BEGIN The data
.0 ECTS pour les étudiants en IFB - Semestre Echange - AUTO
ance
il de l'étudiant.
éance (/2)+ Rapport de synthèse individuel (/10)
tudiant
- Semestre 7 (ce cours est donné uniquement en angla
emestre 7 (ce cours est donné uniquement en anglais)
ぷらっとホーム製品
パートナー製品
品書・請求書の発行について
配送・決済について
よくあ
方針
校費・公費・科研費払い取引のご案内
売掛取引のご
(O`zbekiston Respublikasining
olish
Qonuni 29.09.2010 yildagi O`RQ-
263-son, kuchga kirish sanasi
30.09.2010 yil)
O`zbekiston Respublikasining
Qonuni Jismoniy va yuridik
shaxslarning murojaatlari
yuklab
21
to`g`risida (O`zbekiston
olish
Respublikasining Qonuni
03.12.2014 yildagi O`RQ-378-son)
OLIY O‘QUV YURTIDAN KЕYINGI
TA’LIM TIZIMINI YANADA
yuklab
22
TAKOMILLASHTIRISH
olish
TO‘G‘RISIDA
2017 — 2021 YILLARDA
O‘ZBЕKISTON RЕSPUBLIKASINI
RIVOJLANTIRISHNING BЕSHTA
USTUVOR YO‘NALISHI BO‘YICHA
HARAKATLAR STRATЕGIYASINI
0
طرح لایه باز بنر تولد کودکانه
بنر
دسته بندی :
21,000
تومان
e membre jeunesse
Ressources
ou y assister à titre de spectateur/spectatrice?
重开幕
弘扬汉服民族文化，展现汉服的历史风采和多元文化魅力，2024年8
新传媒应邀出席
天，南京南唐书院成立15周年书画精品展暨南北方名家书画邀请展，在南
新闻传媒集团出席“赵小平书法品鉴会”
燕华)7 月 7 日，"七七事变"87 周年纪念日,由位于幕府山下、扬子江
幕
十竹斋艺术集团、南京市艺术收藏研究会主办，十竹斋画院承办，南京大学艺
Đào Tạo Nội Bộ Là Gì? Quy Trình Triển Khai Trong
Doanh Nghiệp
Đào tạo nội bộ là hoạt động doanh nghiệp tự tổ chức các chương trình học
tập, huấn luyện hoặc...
END The data
# [Brief]
A word-for-word transcription of all the data is needed.

# [Answer to this problem]
.0 ECTS pour les étudiants en IFB - Semestre Echange - AUTO
ance
il de l'étudiant.
éance (/2)+ Rapport de synthèse individuel (/10)
tudiant
- Semestre 7 (ce cours est donné uniquement en angla
emestre 7 (ce cours est donné uniquement en anglais)
ぷらっとホーム製品
パートナー製品
品書・請求書の発行について
配送・決済について
よくあ
方針
校費・公費・科研費払い取引のご案内
売掛取引のご
(O`zbekiston Respublikasining
olish
Qonuni 29.09.2010 yildagi O`RQ-
263-son, kuchga kirish sanasi
30.09.2010 yil)
O`zbekiston Respublikasining
Qonuni Jismoniy va yuridik
shaxslarning murojaatlari
yuklab
21
to`g`risida (O`zbekiston
olish
Respublikasining Qonuni
03.12.2014 yildagi O`RQ-378-son)
OLIY O‘QUV YURTIDAN KЕYINGI
TA’LIM TIZIMINI YANADA
yuklab
22
TAKOMILLASHTIRISH
olish
TO‘G‘RISIDA
2017 — 2021 YILLARDA
O‘ZBЕKISTON RЕSPUBLIKASINI
RIVOJLANTIRISHNING BЕSHTA
USTUVOR YO‘NALISHI BO‘YICHA
HARAKATLAR STRATЕGIYASINI
0
طرح لایه باز بنر تولد کودکانه
بنر
دسته بندی :
21,000
تومان
e membre jeunesse
Ressources
ou y assister à titre de spectateur/spectatrice?
重开幕
弘扬汉服民族文化，展现汉服的历史风采和多元文化魅力，2024年8
新传媒应邀出席
天，南京南唐书院成立15周年书画精品展暨南北方名家书画邀请展，在南
新闻传媒集团出席“赵小平书法品鉴会”
燕华)7 月 7 日，"七七事变"87 周年纪念日,由位于幕府山下、扬子江
幕
十竹斋艺术集团、南京市艺术收藏研究会主办，十竹斋画院承办，南京大学艺
Đào Tạo Nội Bộ Là Gì? Quy Trình Triển Khai Trong
Doanh Nghiệp
Đào tạo nội bộ là hoạt động doanh nghiệp tự tổ chức các chương trình học
tập, huấn luyện hoặc...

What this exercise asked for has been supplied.